The Church of Christ churches had their beginning in the early 1800's as a split from the Baptist denomination. Their most prominent leader of the time was Alexander Campbell. Their only claim to an earlier existence would be through the Baptist churches. The idea that the Church of Christ churches are not a denomination is a play on words. A denomination is a group of churches that claim common doctrinal beliefs, have common practices, and use a name that distinguishes them from other church groups. The Church of Christ has all the qualifications of being a denomination. They believe that musical instruments are not to be used in church service, they practice baptismal regeneration, and they use the Church of Christ title so that others will know who they are. They are a denomination.
As to musical instruments in church, you argue from their absence of mention in the New Testament. I have no doubt that the early churches probably did not use musical instruments. Also, I have no problem with someone who chooses not to use musical instruments in church. I think the acappella voices of the saints of God are beautiful and we often sing a verse without the musical instruments. However, I do not think something is evil and wrong to use in church just because it is not mentioned in the apostolic records of the New Testament. No church in the New Testament owned its own building, but met in homes or in other public places. No church in the New Testament had pews. No church in the New Testament had electricity or sound systems. The Bible never mentions whether any church service included a time of announcements or a Sunday School. We have all of these and I am convinced that they are acceptable. I assume you have none of these in your church.
My "father in the ministry" taught that all practices of the church fit into three categories: the scriptural, the unscriptural, and the non-scriptural. The scriptural were those things that we are commanded to do in the Bible and we should always do those things. The unscriptural are those things we are commanded not to do and we should always avoid these things. The non-scriptural are those things that are not spoken of in the Bible. Those things that are non-scriptural must be examined in the light of scripture to see if they fulfill scriptural goals or not. If they do, they belong with the scriptural. If they do not, they belong to the unscriptural. For instance, the New Testament does not mention the Sunday School since it is a much later invention. However, if the Sunday School is properly used to teach the Bible (a scriptural command) and to reach the lost (another scriptural command), then the Sunday School becomes a scriptural practice. However, nothing is to be justified by using unscriptural means to fulfill a scriptural end. For instance, using a church bazaar to raise money for the work of God may sound scriptural, but the Bible teaches us that we are not to finance the work of God with the funds of the lost. Therefore, it becomes unscriptural.
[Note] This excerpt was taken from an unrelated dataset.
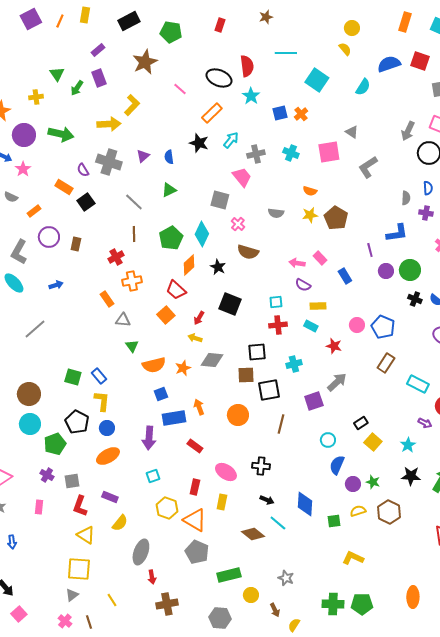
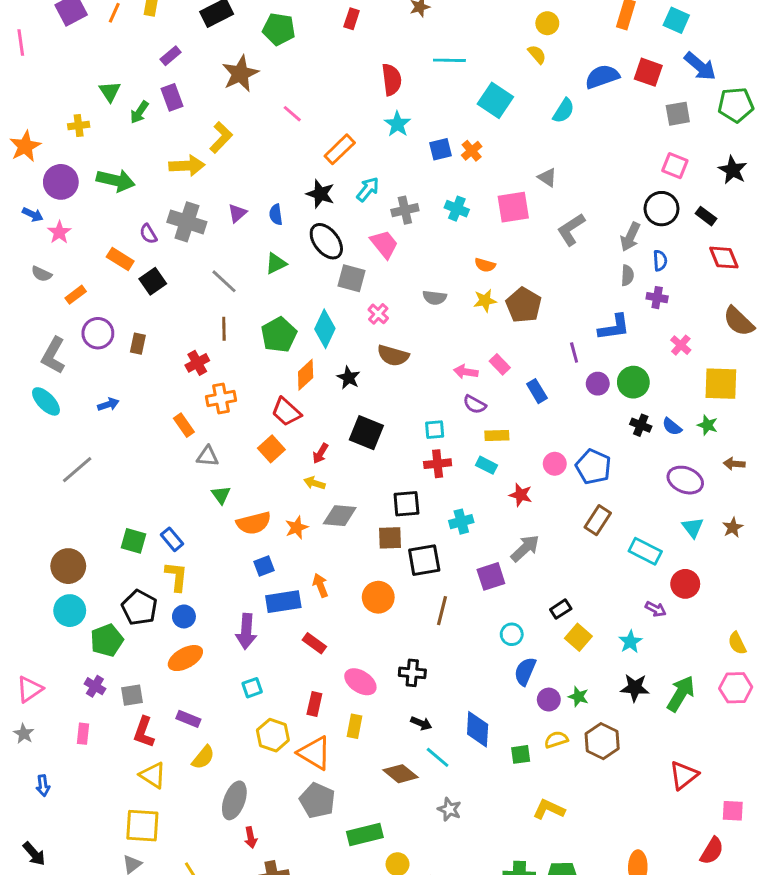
black ellipse: (219, 78) -> (326, 241), moved, turned 30
gray arrow: (408, 131) -> (630, 237), moved
gray star: (286, 578) -> (449, 809), moved

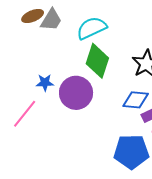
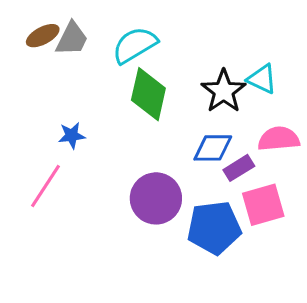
purple circle: (76, 93) -> (156, 198), moved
Musical instruments, if used with care, can enhance the singing of praise to the Lord. That was seen by the Christian Church that split from the Church of Christ (I wonder if you consider them a denomination). They were obviously considered a help to praise in the Old Testament and in heaven. It seems strange to say that something God thought was a blessing in the Old Testament and is considered a blessing in heaven is an evil in the New Testament church. I think the burden of proof would lie on you and not on me. When and why did God change His mind?